:: The problem ::
Produce exactly the lines from the one holding "lık Haber Hikayeleri" through the last line of the data below, with every picture left out.

:: Records shown ::
━━━━━━

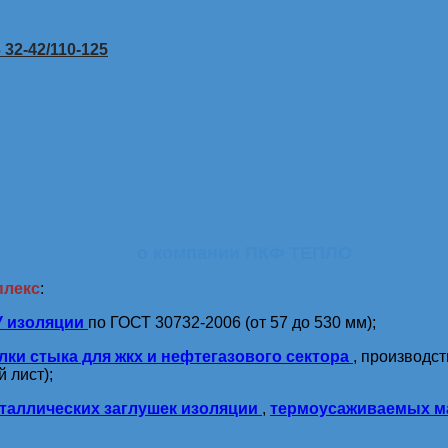
32-42/110-125
о компании ПКФ ТЕПЛО
плекс
:
У изоляции
по ГОСТ 30732-2006 (от 57 до 530 мм);
лки стыка для жкх и нефтегазового сектора
, производс
 лист);
таллических заглушек изоляции
,
термоусаживаемых м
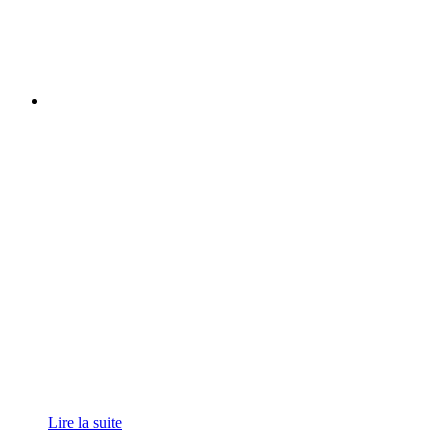
Lire la suite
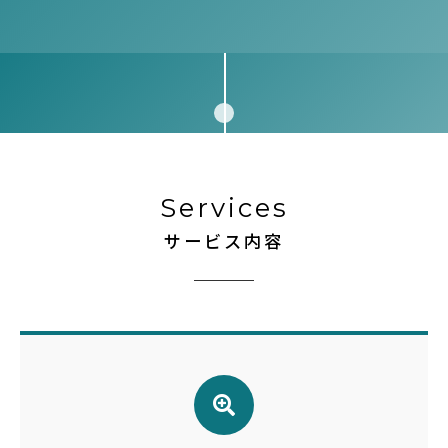
Services
サービス内容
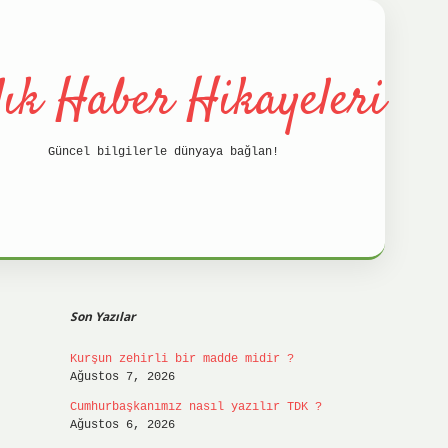
lık Haber Hikayeleri
Güncel bilgilerle dünyaya bağlan!
Sidebar
betci
h
Son Yazılar
Kurşun zehirli bir madde midir ?
Ağustos 7, 2026
Cumhurbaşkanımız nasıl yazılır TDK ?
Ağustos 6, 2026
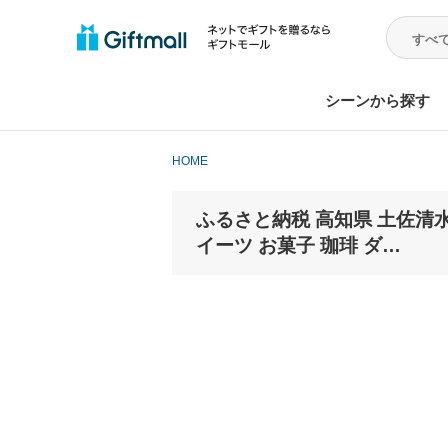
シーンから探す
HOME
ふるさと納税 高知県 土佐清
イーツ お菓子 珈琲 ダ…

━━━━━━

:: Response for this exercise ::
lık Haber Hikayeleri
Güncel bilgilerle dünyaya bağlan!
Sidebar
betci
h
Son Yazılar
Kurşun zehirli bir madde midir ?
Ağustos 7, 2026
Cumhurbaşkanımız nasıl yazılır TDK ?
Ağustos 6, 2026
シーンから探す
HOME
ふるさと納税 高知県 土佐清
イーツ お菓子 珈琲 ダ…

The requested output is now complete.